* **WHAT THIS TASK INVOLVES**: Return exactly the line that contains "Back to case studies" and all lines beneath it in the entries, through the very last one.

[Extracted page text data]
....

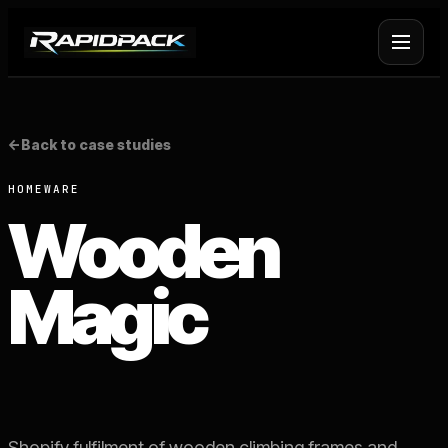
Fulfilment Services
+
<-
Back to case studies
Platform Fulfilment
+
HOMEWARE
Wooden
Operational Infrastructure
+
Magic
About Rapid Pack
+
Pricing
->
Case Studies
->
Shopify fulfilment of wooden climbing frames and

....

* **TASK SOLUTION**:
Back to case studies
Platform Fulfilment
+
HOMEWARE
Wooden
Operational Infrastructure
+
Magic
About Rapid Pack
+
Pricing
->
Case Studies
->
Shopify fulfilment of wooden climbing frames and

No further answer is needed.